Document layout detection data

:::

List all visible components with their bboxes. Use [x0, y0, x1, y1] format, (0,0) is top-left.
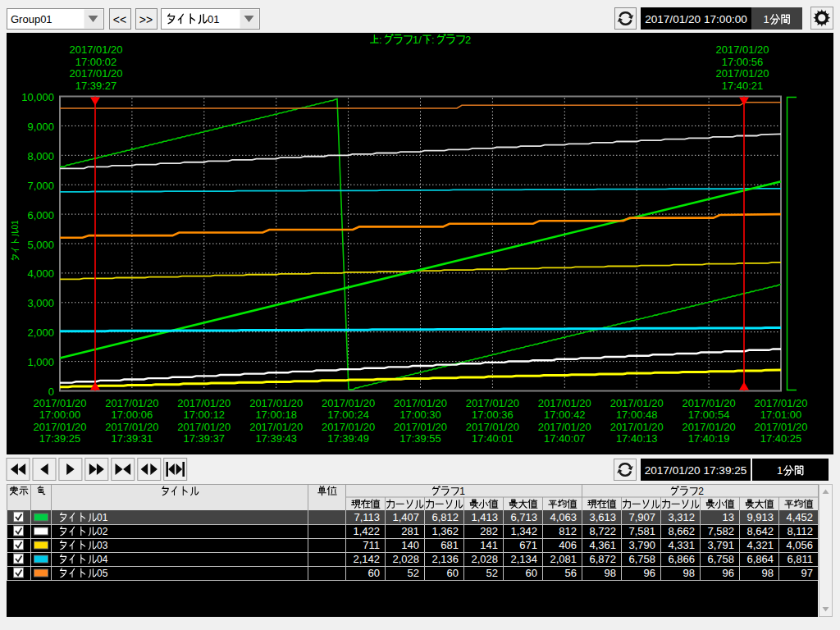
svg-text:2017/01/20: 2017/01/20 [610, 421, 664, 433]
svg-text:6,872: 6,872 [589, 553, 616, 565]
svg-text:17:00:56: 17:00:56 [722, 56, 764, 68]
svg-text:13: 13 [723, 511, 734, 523]
svg-text:2,028: 2,028 [471, 553, 498, 565]
svg-text:17:39:37: 17:39:37 [183, 432, 225, 445]
svg-text:7,113: 7,113 [354, 511, 380, 523]
svg-text:1,342: 1,342 [510, 525, 537, 537]
svg-text:2017/01/20: 2017/01/20 [682, 397, 736, 409]
svg-text:2,081: 2,081 [550, 553, 577, 565]
svg-text:711: 711 [363, 539, 380, 551]
svg-text:01: 01 [97, 512, 108, 523]
svg-text:17:00:42: 17:00:42 [544, 409, 586, 421]
svg-text:98: 98 [605, 567, 616, 579]
svg-text:6,758: 6,758 [707, 553, 734, 565]
svg-text:140: 140 [401, 539, 419, 551]
svg-text:2: 2 [465, 34, 471, 46]
svg-text:2017/01/20: 2017/01/20 [394, 397, 447, 409]
svg-text:4,361: 4,361 [589, 539, 616, 551]
svg-text:6,000: 6,000 [27, 209, 54, 221]
svg-text:<<: << [113, 13, 126, 26]
svg-text:2017/01/20: 2017/01/20 [105, 397, 158, 409]
svg-text:1: 1 [763, 13, 769, 25]
svg-text:17:40:07: 17:40:07 [544, 432, 586, 445]
svg-text:8,112: 8,112 [787, 525, 813, 537]
svg-text:1,000: 1,000 [27, 356, 54, 368]
svg-text::: : [431, 34, 435, 46]
svg-text:2017/01/20: 2017/01/20 [249, 397, 303, 409]
svg-text:04: 04 [97, 554, 108, 565]
svg-text:7,000: 7,000 [27, 180, 54, 192]
svg-text:1/: 1/ [413, 34, 422, 46]
svg-text:2017/01/20: 2017/01/20 [394, 421, 447, 433]
svg-text:01: 01 [208, 13, 219, 25]
svg-text:2017/01/20: 2017/01/20 [715, 43, 769, 56]
svg-text:6,758: 6,758 [628, 553, 655, 565]
svg-text:98: 98 [762, 567, 774, 579]
svg-text:2017/01/20: 2017/01/20 [715, 67, 769, 80]
svg-text:4,056: 4,056 [786, 539, 813, 551]
svg-text:4,321: 4,321 [746, 539, 774, 551]
svg-text:17:00:30: 17:00:30 [399, 409, 441, 421]
svg-text:17:00:06: 17:00:06 [112, 409, 153, 421]
svg-text:2017/01/20: 2017/01/20 [249, 421, 303, 433]
svg-text:05: 05 [97, 568, 108, 579]
svg-text:2017/01/20: 2017/01/20 [69, 67, 122, 80]
svg-text:2017/01/20: 2017/01/20 [754, 421, 807, 433]
svg-text:2017/01/20: 2017/01/20 [538, 397, 591, 409]
svg-text:406: 406 [559, 539, 577, 551]
svg-text:17:40:25: 17:40:25 [760, 432, 802, 445]
svg-text:8,642: 8,642 [746, 525, 774, 537]
svg-text:2: 2 [698, 486, 704, 497]
svg-text:17:39:25: 17:39:25 [39, 432, 81, 445]
svg-text:6,812: 6,812 [431, 511, 459, 523]
svg-text:17:39:55: 17:39:55 [399, 432, 441, 445]
svg-text:2017/01/20: 2017/01/20 [33, 421, 86, 433]
svg-text:4,000: 4,000 [27, 267, 54, 280]
svg-text:2017/01/20: 2017/01/20 [177, 421, 231, 433]
svg-text:2017/01/20: 2017/01/20 [466, 421, 519, 433]
svg-text:1,413: 1,413 [471, 511, 498, 523]
svg-text:2,000: 2,000 [27, 326, 54, 339]
svg-text:5,000: 5,000 [27, 239, 54, 251]
svg-text:01: 01 [11, 220, 20, 230]
svg-text:7,907: 7,907 [628, 511, 655, 523]
svg-text:7,582: 7,582 [707, 525, 734, 537]
svg-text:17:40:19: 17:40:19 [688, 432, 730, 445]
svg-text:60: 60 [526, 567, 537, 579]
svg-text:3,613: 3,613 [589, 511, 616, 523]
svg-text:17:00:48: 17:00:48 [616, 409, 658, 421]
svg-text:6,811: 6,811 [787, 553, 813, 565]
svg-text:1: 1 [459, 486, 465, 497]
svg-text:6,866: 6,866 [668, 553, 695, 565]
svg-text:7,581: 7,581 [628, 525, 655, 537]
svg-text:52: 52 [486, 567, 498, 579]
svg-text:03: 03 [97, 540, 108, 551]
svg-text:6,864: 6,864 [746, 553, 774, 565]
svg-text:4,063: 4,063 [550, 511, 577, 523]
svg-text:17:00:00: 17:00:00 [39, 409, 81, 421]
svg-text:671: 671 [519, 539, 537, 551]
svg-text:2017/01/20: 2017/01/20 [33, 397, 86, 409]
svg-text:17:40:21: 17:40:21 [722, 80, 764, 92]
svg-text:3,312: 3,312 [668, 511, 695, 523]
svg-text:281: 281 [401, 525, 419, 537]
svg-text:2017/01/20 17:39:25: 2017/01/20 17:39:25 [645, 464, 747, 477]
svg-text:>>: >> [139, 13, 153, 26]
svg-text:97: 97 [801, 567, 813, 579]
svg-text:4,452: 4,452 [786, 511, 813, 523]
svg-text:2,028: 2,028 [392, 553, 419, 565]
svg-text:60: 60 [368, 567, 380, 579]
svg-text:6,713: 6,713 [510, 511, 537, 523]
svg-text:8,722: 8,722 [589, 525, 616, 537]
svg-text:3,790: 3,790 [628, 539, 655, 551]
svg-text:1,422: 1,422 [353, 525, 380, 537]
svg-text:2017/01/20: 2017/01/20 [754, 397, 807, 409]
svg-text:2017/01/20: 2017/01/20 [69, 43, 122, 56]
svg-text:17:39:49: 17:39:49 [327, 432, 369, 445]
svg-text:2017/01/20: 2017/01/20 [682, 421, 736, 433]
svg-text:282: 282 [480, 525, 498, 537]
svg-text:Group01: Group01 [11, 13, 52, 25]
svg-text:17:39:43: 17:39:43 [255, 432, 297, 445]
svg-text:10,000: 10,000 [21, 91, 54, 103]
svg-text:2017/01/20: 2017/01/20 [105, 421, 158, 433]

:::

→ **What is needed**:
Write out every entry again word for word, without any of the pictures.

→ **Your solution**:
List all visible components with their bboxes. Use [x0, y0, x1, y1] format, (0,0) is top-left.
svg-text:2017/01/20: 2017/01/20 [610, 421, 664, 433]
svg-text:6,872: 6,872 [589, 553, 616, 565]
svg-text:17:00:56: 17:00:56 [722, 56, 764, 68]
svg-text:13: 13 [723, 511, 734, 523]
svg-text:2,028: 2,028 [471, 553, 498, 565]
svg-text:17:39:37: 17:39:37 [183, 432, 225, 445]
svg-text:7,113: 7,113 [354, 511, 380, 523]
svg-text:1,342: 1,342 [510, 525, 537, 537]
svg-text:2017/01/20: 2017/01/20 [682, 397, 736, 409]
svg-text:2,081: 2,081 [550, 553, 577, 565]
svg-text:711: 711 [363, 539, 380, 551]
svg-text:01: 01 [97, 512, 108, 523]
svg-text:17:00:42: 17:00:42 [544, 409, 586, 421]
svg-text:98: 98 [605, 567, 616, 579]
svg-text:6,758: 6,758 [707, 553, 734, 565]
svg-text:140: 140 [401, 539, 419, 551]
svg-text:2: 2 [465, 34, 471, 46]
svg-text:2017/01/20: 2017/01/20 [394, 397, 447, 409]
svg-text:4,361: 4,361 [589, 539, 616, 551]
svg-text:6,000: 6,000 [27, 209, 54, 221]
svg-text:<<: << [113, 13, 126, 26]
svg-text:2017/01/20: 2017/01/20 [105, 397, 158, 409]
svg-text:1: 1 [763, 13, 769, 25]
svg-text:17:40:07: 17:40:07 [544, 432, 586, 445]
svg-text:8,112: 8,112 [787, 525, 813, 537]
svg-text:1,000: 1,000 [27, 356, 54, 368]
svg-text::: : [431, 34, 435, 46]
svg-text:2017/01/20: 2017/01/20 [249, 397, 303, 409]
svg-text:04: 04 [97, 554, 108, 565]
svg-text:7,000: 7,000 [27, 180, 54, 192]
svg-text:1/: 1/ [413, 34, 422, 46]
svg-text:2017/01/20: 2017/01/20 [394, 421, 447, 433]
svg-text:01: 01 [208, 13, 219, 25]
svg-text:2017/01/20: 2017/01/20 [715, 43, 769, 56]
svg-text:6,758: 6,758 [628, 553, 655, 565]
svg-text:98: 98 [762, 567, 774, 579]
svg-text:2017/01/20: 2017/01/20 [715, 67, 769, 80]
svg-text:4,056: 4,056 [786, 539, 813, 551]
svg-text:4,321: 4,321 [746, 539, 774, 551]
svg-text:17:00:30: 17:00:30 [399, 409, 441, 421]
svg-text:17:00:06: 17:00:06 [112, 409, 153, 421]
svg-text:2017/01/20: 2017/01/20 [249, 421, 303, 433]
svg-text:05: 05 [97, 568, 108, 579]
svg-text:2017/01/20: 2017/01/20 [69, 67, 122, 80]
svg-text:2017/01/20: 2017/01/20 [754, 421, 807, 433]
svg-text:2017/01/20: 2017/01/20 [538, 397, 591, 409]
svg-text:406: 406 [559, 539, 577, 551]
svg-text:17:40:25: 17:40:25 [760, 432, 802, 445]
svg-text:8,642: 8,642 [746, 525, 774, 537]
svg-text:2: 2 [698, 486, 704, 497]
svg-text:17:39:25: 17:39:25 [39, 432, 81, 445]
svg-text:6,812: 6,812 [431, 511, 459, 523]
svg-text:17:39:55: 17:39:55 [399, 432, 441, 445]
svg-text:2017/01/20: 2017/01/20 [33, 421, 86, 433]
svg-text:4,000: 4,000 [27, 267, 54, 280]
svg-text:2017/01/20: 2017/01/20 [177, 421, 231, 433]
svg-text:2017/01/20: 2017/01/20 [466, 421, 519, 433]
svg-text:1,413: 1,413 [471, 511, 498, 523]
svg-text:2,000: 2,000 [27, 326, 54, 339]
svg-text:5,000: 5,000 [27, 239, 54, 251]
svg-text:01: 01 [11, 220, 20, 230]
svg-text:7,907: 7,907 [628, 511, 655, 523]
svg-text:7,582: 7,582 [707, 525, 734, 537]
svg-text:17:40:19: 17:40:19 [688, 432, 730, 445]
svg-text:60: 60 [526, 567, 537, 579]
svg-text:3,613: 3,613 [589, 511, 616, 523]
svg-text:17:00:48: 17:00:48 [616, 409, 658, 421]
svg-text:6,811: 6,811 [787, 553, 813, 565]
svg-text:1: 1 [459, 486, 465, 497]
svg-text:6,866: 6,866 [668, 553, 695, 565]
svg-text:7,581: 7,581 [628, 525, 655, 537]
svg-text:52: 52 [486, 567, 498, 579]
svg-text:03: 03 [97, 540, 108, 551]
svg-text:6,864: 6,864 [746, 553, 774, 565]
svg-text:4,063: 4,063 [550, 511, 577, 523]
svg-text:17:00:00: 17:00:00 [39, 409, 81, 421]
svg-text:671: 671 [519, 539, 537, 551]
svg-text:2017/01/20: 2017/01/20 [33, 397, 86, 409]
svg-text:17:40:21: 17:40:21 [722, 80, 764, 92]
svg-text:3,312: 3,312 [668, 511, 695, 523]
svg-text:281: 281 [401, 525, 419, 537]
svg-text:2017/01/20 17:39:25: 2017/01/20 17:39:25 [645, 464, 747, 477]
svg-text:>>: >> [139, 13, 153, 26]
svg-text:97: 97 [801, 567, 813, 579]
svg-text:4,452: 4,452 [786, 511, 813, 523]
svg-text:2,028: 2,028 [392, 553, 419, 565]
svg-text:60: 60 [368, 567, 380, 579]
svg-text:6,713: 6,713 [510, 511, 537, 523]
svg-text:8,722: 8,722 [589, 525, 616, 537]
svg-text:3,790: 3,790 [628, 539, 655, 551]
svg-text:1,422: 1,422 [353, 525, 380, 537]
svg-text:2017/01/20: 2017/01/20 [754, 397, 807, 409]
svg-text:2017/01/20: 2017/01/20 [69, 43, 122, 56]
svg-text:17:39:49: 17:39:49 [327, 432, 369, 445]
svg-text:2017/01/20: 2017/01/20 [682, 421, 736, 433]
svg-text:282: 282 [480, 525, 498, 537]
svg-text:Group01: Group01 [11, 13, 52, 25]
svg-text:17:39:43: 17:39:43 [255, 432, 297, 445]
svg-text:10,000: 10,000 [21, 91, 54, 103]
svg-text:2017/01/20: 2017/01/20 [105, 421, 158, 433]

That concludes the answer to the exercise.